I-90 relentlessly pulls West, mile after mile of flatlands, billboard after billboard, big sky overhead, the clouds pushed by North wind down with taste of ice finally in the air.

We spent five days days in Minnesota, kind of by accident, but a good accident, the accident that Minnesota is gorgeous, the weather was gorgeous, and the sights were amazing.

We found that the camping of Minnesota was some of the best so far. Our first state park found us rolling along dirt roads underneath the sparkling golden fall trees. The colors all around the Mississippi River Bluffs State Park were blasting into the sky and the warm weather pushed a gentle breeze around it all. The park sits on a perch above the Mississippi river where it twists between Wisconsin and Minnesota and the views down to the river are fantastic as you walk gentle paths through the gentle aspen and ash forest. We stayed there two nights and had enough time to settle into putting our scrapbook in order, making mobiles out of aspen bark and apples, and taking long walks among the falling leaves. Our neighbors were kind and interesting, and interested, and it was a great couple of nights.

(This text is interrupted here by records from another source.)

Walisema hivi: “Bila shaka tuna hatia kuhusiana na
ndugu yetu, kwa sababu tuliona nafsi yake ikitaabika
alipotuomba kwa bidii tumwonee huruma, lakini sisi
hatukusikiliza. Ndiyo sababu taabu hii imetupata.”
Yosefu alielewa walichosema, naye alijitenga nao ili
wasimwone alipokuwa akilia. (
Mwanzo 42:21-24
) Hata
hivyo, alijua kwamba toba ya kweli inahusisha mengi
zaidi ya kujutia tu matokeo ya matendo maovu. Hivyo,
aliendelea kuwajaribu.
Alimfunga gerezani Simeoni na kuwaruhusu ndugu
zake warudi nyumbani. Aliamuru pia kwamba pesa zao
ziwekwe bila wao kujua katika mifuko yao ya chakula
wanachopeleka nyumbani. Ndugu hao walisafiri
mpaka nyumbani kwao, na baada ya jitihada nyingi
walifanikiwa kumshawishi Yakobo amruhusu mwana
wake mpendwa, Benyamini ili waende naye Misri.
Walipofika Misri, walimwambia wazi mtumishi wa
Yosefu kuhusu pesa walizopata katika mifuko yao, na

We crossed the whole state in a day and made our way to the Southwest corner of Minnesota. And then…

South Dakota, oh, South Dakota, what do I make of you, so desperate for attention and granted, deserving it, and yet longing with its kitsch and hardiness to be taken seriously. Taken seriously thank you and pass on through and have a cup of 5 cent coffee but don’t drink it or you may be seriously regretting it. The speed limit is 75, the towns are not closer than 30 miles apart, and the ‘towns’ themselves, well, a Flinstones backdrop of motels and diners and tourist traps. You find yourself reading billboards for entertainment, even though they say the same thing again and again, attractions 400 miles away begin to advertise from the Minnesota border and pound at you, every 5 miles or so: Wall Drug, Reptile Museum, Mt. Rushmore, 1880’s Town over and over again until you get there and you find yourself thinking “wow, I’ve got to go see that”. And then you do, and you know, its a heck of a lot more entertaining than the freeway rolling by at 73 miles per hour. 73 because it turns out the truck and its little four cylinders and a back packed full of firewood and blankets and all the other stuff we need just can’t quite zip along in the face of steady South Dakota wind. Amazing that the pedal can be to the metal and big rigs hauling 15 new cars zoom by you. And you go up a hill for a while. And down. Yippee.

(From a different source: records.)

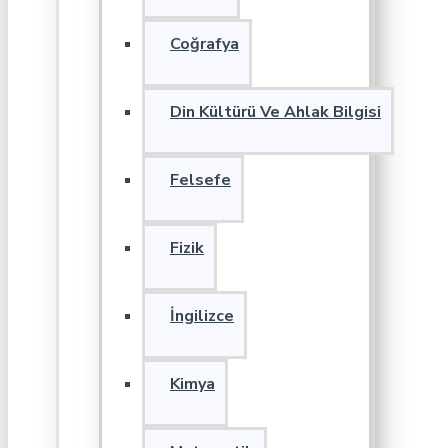
Coğrafya
Din Kültürü Ve Ahlak Bilgisi
Felsefe
Fizik
İngilizce
Kimya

It is really actually beautiful though, the vastness of the place, the endless places that you’ll never set foot on and no one else will either for a long time, and if they do they’ll probably wonder what they’re doing out there, in the middle of nowhere, which is pretty much everywhere in the plains outside the farms wrapped in bony trees. The clouds give you lessons on perspective and light, and you get plenty of time in for non thought.

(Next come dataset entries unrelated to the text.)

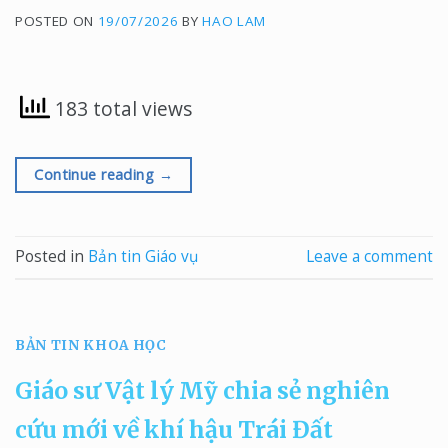
nguồn [...]
POSTED ON
19/07/2026
BY
HAO LAM
183 total views
Continue reading
→
Posted in
Bản tin Giáo vụ
Leave a comment
BẢN TIN KHOA HỌC
Giáo sư Vật lý Mỹ chia sẻ nghiên
cứu mới về khí hậu Trái Đất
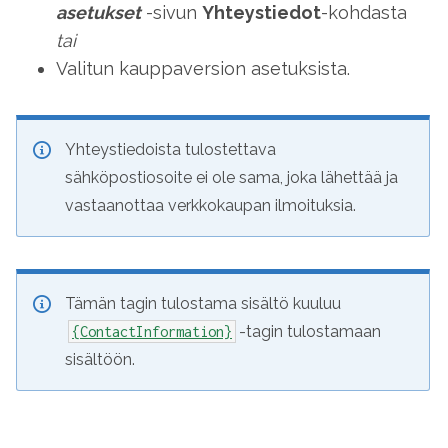
asetukset
-sivun
Yhteystiedot
-kohdasta
tai
Valitun kauppaversion asetuksista.
Yhteystiedoista tulostettava
sähköpostiosoite ei ole sama, joka lähettää ja
vastaanottaa verkkokaupan ilmoituksia.
Tämän tagin tulostama sisältö kuuluu
-tagin tulostamaan
{ContactInformation}
sisältöön.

And so it is that we’re finally close to the border of South Dakota, even though its only our second night here mind you, and ready to head West further still.

Last night we crashed in the ultra budget but clean and weird Sioux Motel, where across the street we had a few Rolling Rocks in the Rusty Spur Saloon while the locals filtered in in cowboy hats and filled the place up chatting over greasy cheeseburgers.

Today we drove into the wonderfully desolate and eerie Badlands National Forest, now completely vacant in the late October post tourist season. We stopped into the Circle Ten cafe where we were easily the only customers of the day and enjoyed home cooked biscuits and freshly grated hash browns. We drove and drove twisting through the landscape that feels like the dusty corner of the earth with hills and spires of dirt and clay like pre giant gothic cathedrals washed under a couple of ice ages. The wind blew constant 25 miles per hour and the air tasted icy, piles of buffalo dung littered the straggly sagebrush gardens and it felt like if anyone had been to the place we hiked out to today it was a cowboy taking sleeping on his hat after a long cattle drive.